I would say to "right-size" Detroit, the new city boundaries should be from the river to Grand Blvd, and everything south of that forming the new boundaries. Basically returning to Detroit's 19th century expansion to the limits of Grand Blvd.

This would render everything north of Grand Blvd separate municipialities, including New Center, Virginia Park, Boston-Edison/Arden Park, Highland Park, Palmer Park/Woods. Traditional neighborhood boundaries west and east would also be recongized and allowed to secede from Detroit.

This is where a regional police, fire, park, transporation, and library systems would come into play. Wayne, Oakland & Macomb counties would share in these services, paid through taxation as a separate line item over and above municipal taxation which would take care of services like water/sewer, garbage collection, road repair, etc.

This would consolidate duplicitous services so each municipality would not have to establish it's own set of separate services. They could however opt to do so if they feel their level of taxation could support it- "The City of Palmer Woods" as an example could encompass everything between McNichols and 8 mile/Woodard to Greenfield, and may be able to support it's own city services without having to opt-in to sharing them with the region.
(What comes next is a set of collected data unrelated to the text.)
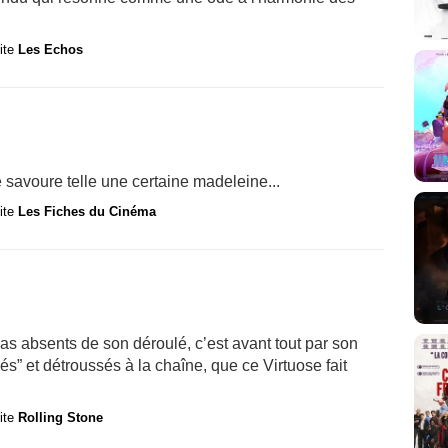
site
Les Echos
 se savoure telle une certaine madeleine...
site
Les Fiches du Cinéma
pas absents de son déroulé, c’est avant tout par son
odés” et détroussés à la chaîne, que ce Virtuose fait
site
Rolling Stone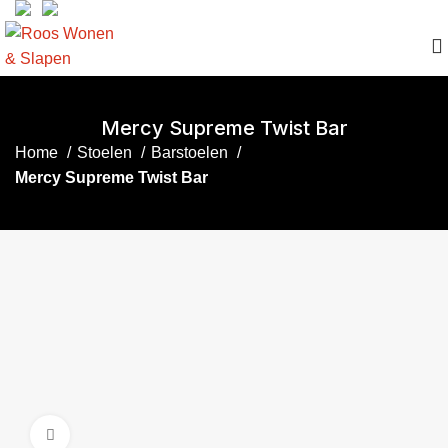
Mercy Supreme Twist Bar
Home
Stoelen
Barstoelen
Mercy Supreme Twist Bar
Click to enlarge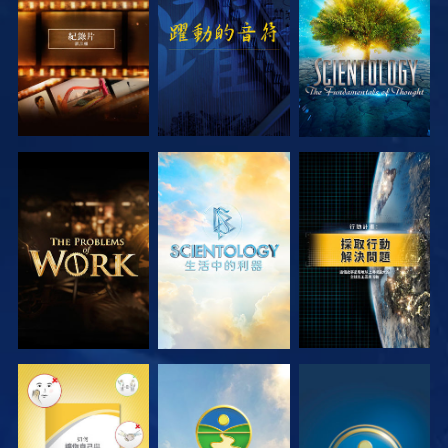
探索系列節目
探索系列節目
觀看
觀看
觀看
觀看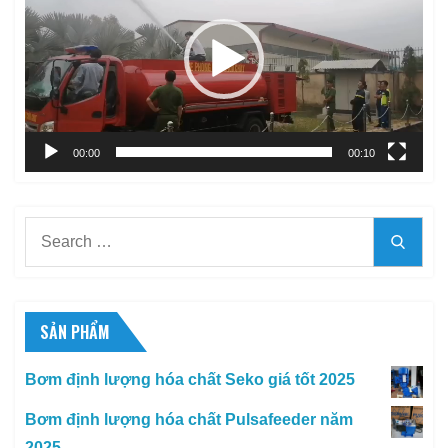
Video
00:00
00:10
Search
Searc
for:
SẢN PHẨM
Bơm định lượng hóa chất Seko giá tốt 2025
Bơm định lượng hóa chất Pulsafeeder năm
2025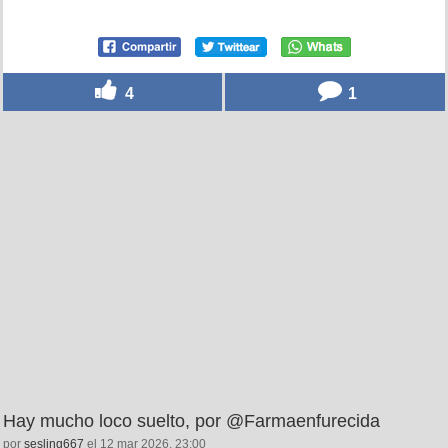
4
1
Hay mucho loco suelto, por @Farmaenfurecida
por
sesling667
el 12 mar 2026, 23:00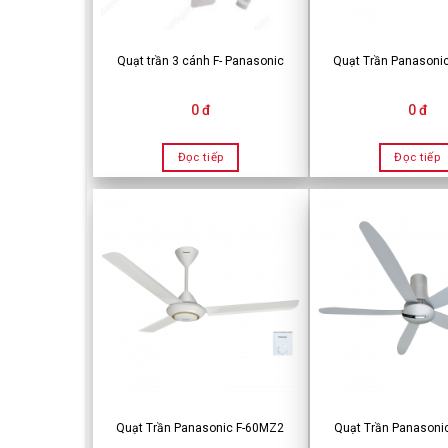
Quạt trần 3 cánh F- Panasonic
Quạt Trần Panasoni
0 đ
0 đ
Đọc tiếp
Đọc tiếp
Quạt Trần Panasonic F-60MZ2
Quạt Trần Panasoni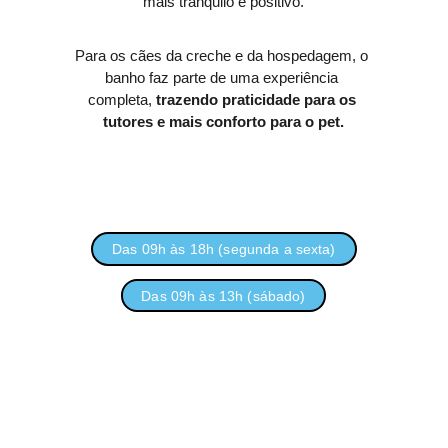
mais tranquilo e positivo.
Para os cães da creche e da hospedagem, o 
banho faz parte de uma experiência 
completa, 
trazendo praticidade para os 
tutores e mais conforto para o pet.
Das 09h às 18h (segunda a sexta)
Das 09h às 13h (sábado)
Serviços disponíveis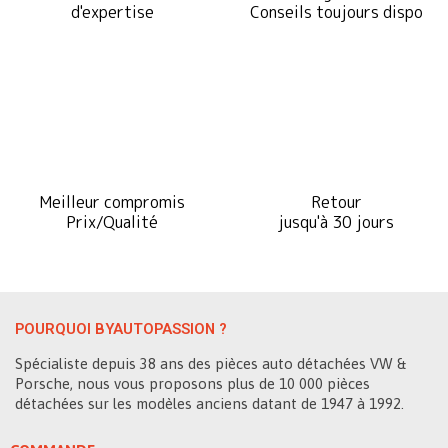
d'expertise
Conseils toujours dispo
Meilleur compromis
Retour
Prix/Qualité
jusqu'à 30 jours
POURQUOI BYAUTOPASSION ?
Spécialiste depuis 38 ans des pièces auto détachées VW &
Porsche, nous vous proposons plus de 10 000 pièces
détachées sur les modèles anciens datant de 1947 à 1992.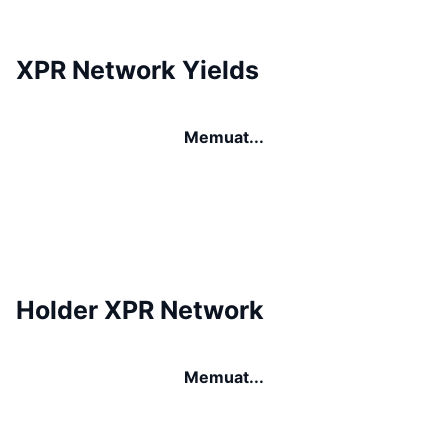
XPR Network Yields
Memuat...
Holder XPR Network
Memuat...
This would keep those communities who currently have their own services from having to give them up to a regional authority such as the Grosse Pointes, Clinton Twp, St. Clair Shores, Southfield, etc.

Similarly, municipalities could opt-in to some services, and opt out of others, as their tax bases will allow, making it organic in nature.

Certainly to begin with, the park systems, water/sewer, roads, libraries, transportation, could be regionalized as tri-county authorities.

Fire, police, schools could be locally run if taxes are sufficient to do so, if not, they could fall under regional authority as well.

Possibilites are endless, and food for thought.